The author's claim that site slowness isn't caused by static files is probably true for 90% of the web. Of course for sites that serve large files this is absolutely false. The longer a request takes to process, the more likely it is we'll start seeing a higher number of concurrent requests (since new requests come in faster than we can respond to them). This is why sites like youtube.com and torrentspy.com have switched to Nginx for serving static content. A single Nginx server can easily handle as many concurrent connections as imposed by the operating system limits (rather than memory limits). You don't need to be youtube.com to bring an Apache server to its knees if you serve many files that are more than a a few kilobytes each. A single Nginx server can easily replace a dozen similarly configured Apache servers for handling static content.
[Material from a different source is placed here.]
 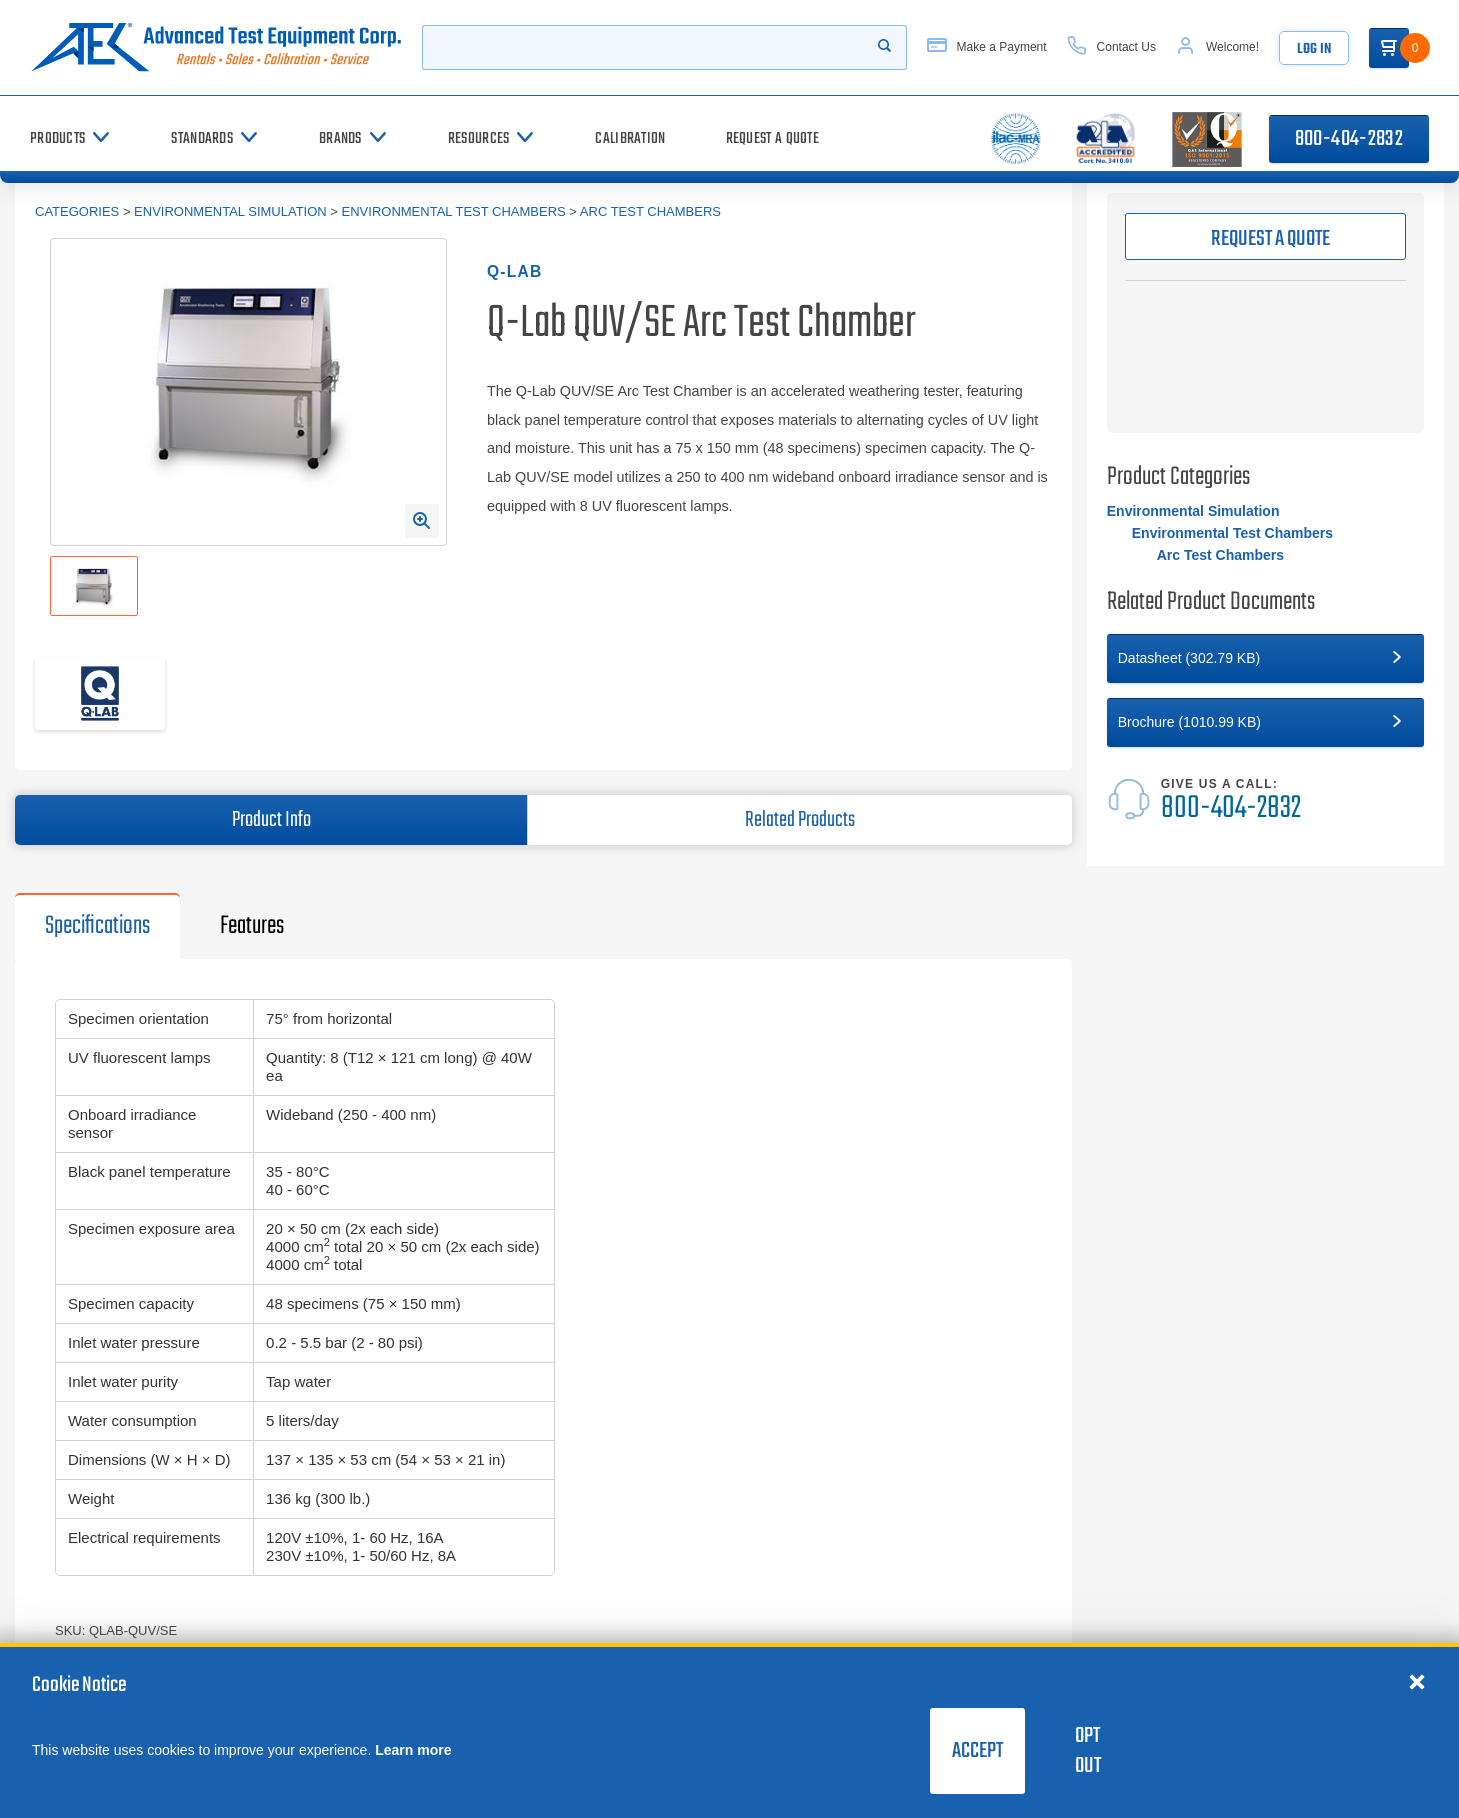 What do you see at coordinates (800, 820) in the screenshot?
I see `Related Products` at bounding box center [800, 820].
So what if you aren't serving big files? What difference does this make to you? Well, as a result of its asynchronous approach, Nginx also has the benefit of utilizing far less CPU. It doesn't take much traffic to drive Apache up into the 70-100% CPU utilization range. If you can manage to drive Nginx past 20% CPU then you don't need to read this as you certainly already have a team of scalability experts who can tell you the pitfalls of threading already.
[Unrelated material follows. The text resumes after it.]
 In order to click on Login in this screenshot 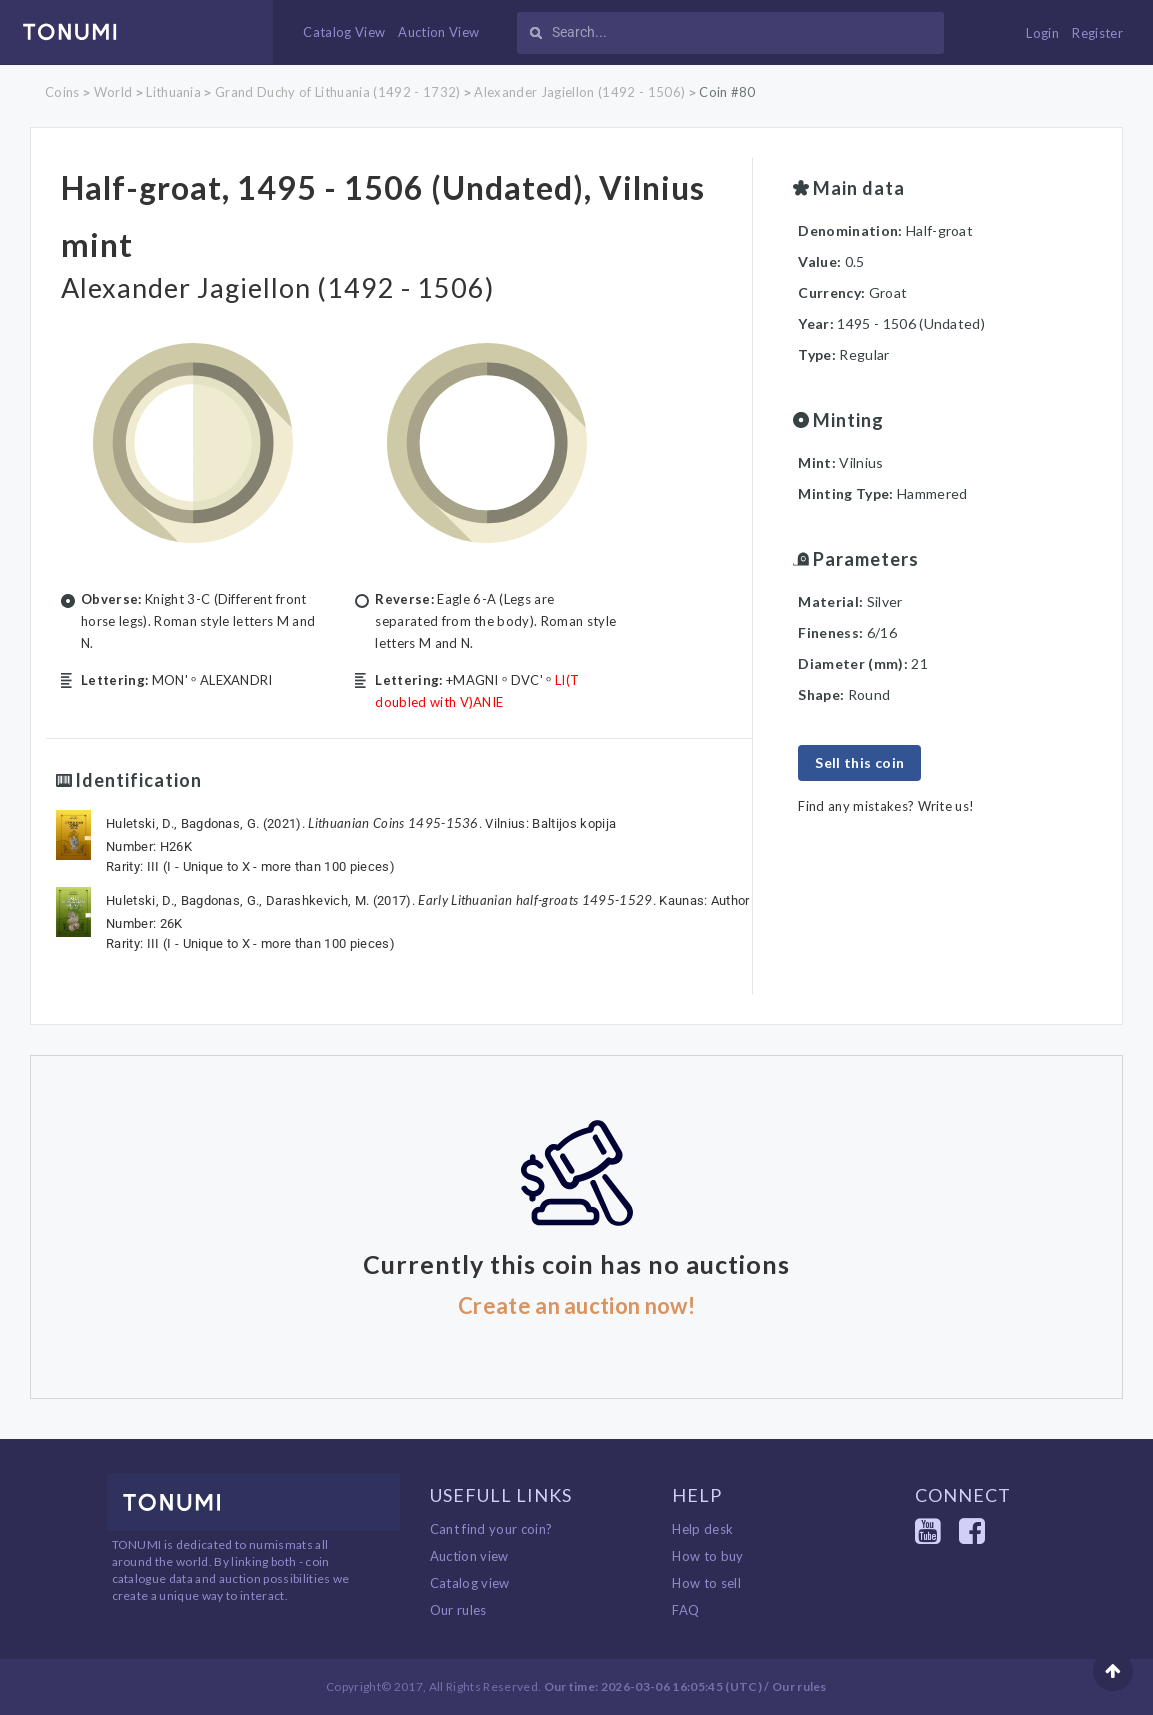 , I will do `click(1042, 33)`.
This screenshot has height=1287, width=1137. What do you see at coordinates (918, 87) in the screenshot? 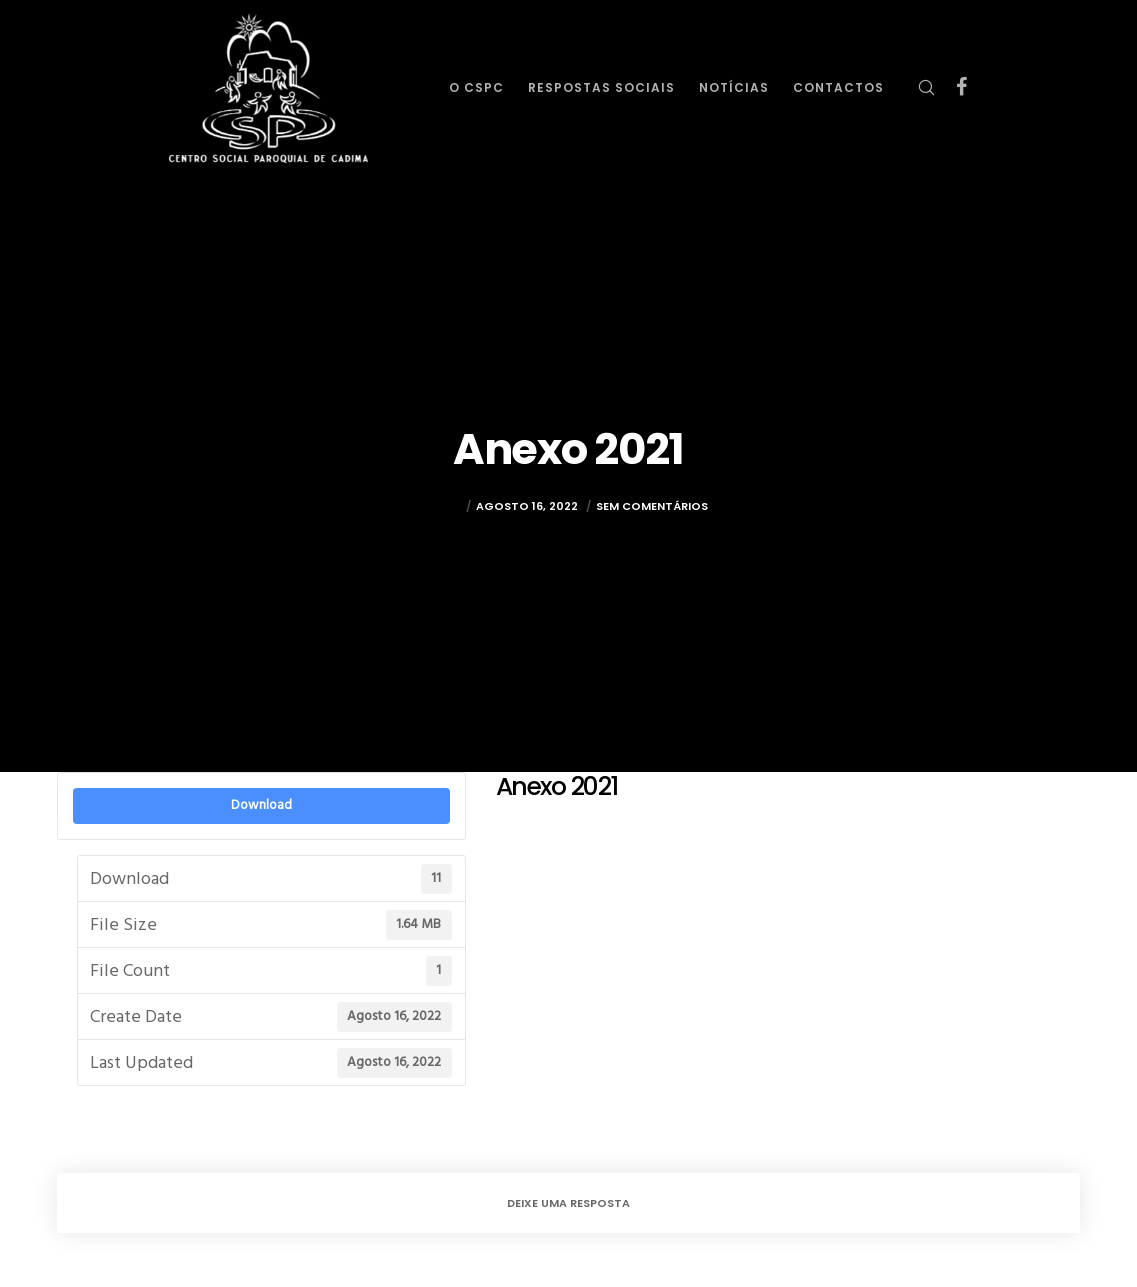 I see `[Search]` at bounding box center [918, 87].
The claim that Nginx is faster because it "hands off" processing to some other server is simply ludicrous. Apache does the same thing. The only difference is the protocol they use to communicate with that other process. Apache uses a binary API to pass information to PHP, Perl, Python, etc. Nginx uses HTTP or FastCGI. The processing of dynamic content is still done by the other process, not Apache or Nginx. Further, because Nginx uses less CPU and RAM, there are more resources available for that other process to use to get its job done. Frankly, this assertion left me flabbergasted. It's actually really difficult for me to believe that someone could have such a poor understanding of such a simple software stack.

Finally, I'm going to address the author's grudging allowance that Nginx might be faster ("grumble, grumble") for static content by simply asserting that Nginx stomps an absolute mudhole in Apache when it comes to overall performance. We aren't discussing a few KB/s faster or a few requests/second faster, we are discussing hundreds to thousands of requests per second faster for static content (depending on your hardware), all while using a fraction of the CPU and RAM Apache does before it fails.

Anyway. I'm going to try to forget I read this pile of rubbish. If the author wants to believe that Apache is better, so be it. I just find it unfortunate that a certain percentage of clueless people will find the article informative.